As a freelance copywriter, I didn't always spend years hacking away at my computer and writing content for clients. In my "past life," I was a fundraiser and worked for national non-profits planning fundraising events and raising thousands of dollars for public health charities.
I'm the first to admit that I never liked sales and never wanted to pursue any type of sales job. I am not a fan of number crunching or peddling products to people--or that was my limited perception of sales. However, as a fundraiser I quickly learned I was a salesperson and I was actually good at raising money, despite not wanting to pursue a sales-focused career.
As a fundraiser, I learned a lot about sales, especially how to effectively network, how to research and target corporations for sponsor donations, and learned that rejection comes with the territory. While it's been years since I pitched a sponsorship donor package to a large corporation I learned invaluable lessons as a fundraiser.
These top 3 lessons that have stuck with me over the years:
#1 Set realistic and obtainable goals for your team
My biggest challenge as a fundraiser was communicating with my directors that some of their fundraising goals and expectations were unrealistic. Fundraising is a tough and stressful gig and the financial bottom-line is crucial for not-for-profit organizations. When setting campaign goals, create small achievable goals (i.e. monthly, quarterly etc.) so you and team members don't feel overwhelmed. Yes, you want to push team members in a positive direction to achieve their goals. However, you also don't want to make them feel they have failed even before they begin.
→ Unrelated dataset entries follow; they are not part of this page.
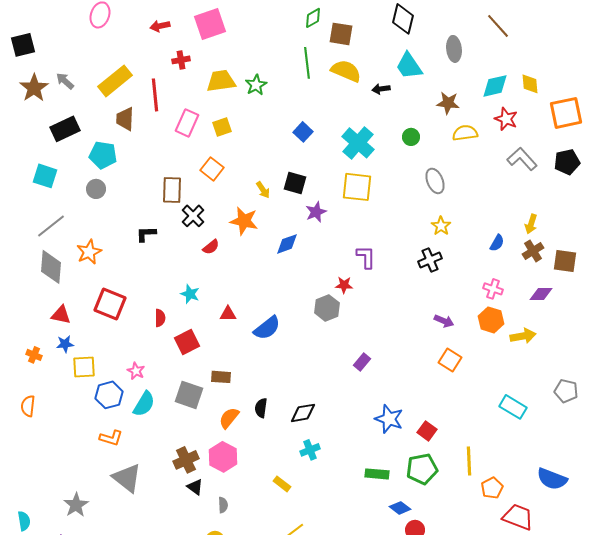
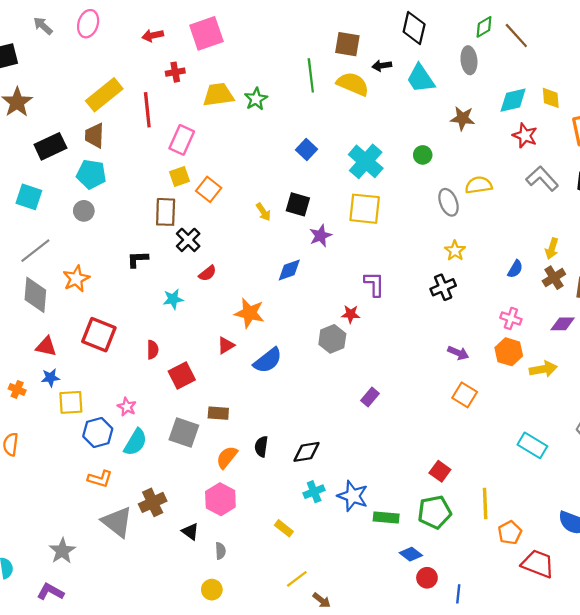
green diamond: (313, 18) -> (484, 27), moved
gray arrow: (65, 81) -> (43, 26), moved
black arrow: (381, 89) -> (382, 66), moved
brown trapezoid: (125, 119) -> (95, 136), moved
yellow square: (222, 127) -> (180, 176), moved
yellow semicircle: (465, 133) -> (479, 185), moved
orange star: (244, 221) -> (249, 313), moved
cyan star: (190, 294) -> (173, 299), moved, turned -30
red triangle: (228, 314) -> (226, 345), turned -30
blue star: (389, 419) -> (353, 496), moved
brown cross: (186, 460) -> (153, 502), moved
#2 Develop a targeted list of prospects and do your research first
As a fundraiser, I spent countless hours researching Book of Lists and searching online for targeted companies that I thought would be a great sponsorship fit. Use both personal and professional connections and network, network, and network. It really is about WHO you know. Attend community meetings and networking events but make sure these events are a good return on your investment. Don't waste time networking with groups of people that are not interested in your services, products, etc. Use and invest your time wisely when networking.
#3 Keep it real and authentic when approaching people
I don't like people telling me what they think I want to hear. As a fundraiser, I prided myself on my real and honest approach with people, especially when I walked into corporate offices and pitched my sponsor packages. I was very respectful of their time (which was usually limited as they were incredibly busy people) and made sure my fundraising pitch was tight and cohesive before I walked into the meeting.
I learned that the best way to approach people, especially when asking for donations, is to keep it real and to always be honest and transparent with people. You want them to be truly invested in your cause, product, service, etc. You will know right away if a person is truly interested or is dozing off and is turned off by your sales pitch.
As a fundraiser, if a person was not invested in my cause and organization, I thanked them and walked away and moved onto the next company or conducted more research to find more viable prospects. I didn't hound companies for money and I always gave them different options. I never turned down ANY donation--no matter the dollar amount. It's crucial to keep the lines of communication wide open. A "no" right now might be a "yes" in a few months down the road or even the following year. Some of my best and loyal company sponsors were based on solid relationships I built over the years and not all of them said "yes" the first time I approached them.
These invaluable lessons I learned as a fundraiser helped me immensely in my writing and marketing career. I highly recommend picking a salesperson's brain. Find out what makes them successful and learn from their success stories. I promise you that sales and marketing folks have a LOT of real-world experience and wisdom to share and it only makes you a stronger writer and marketer.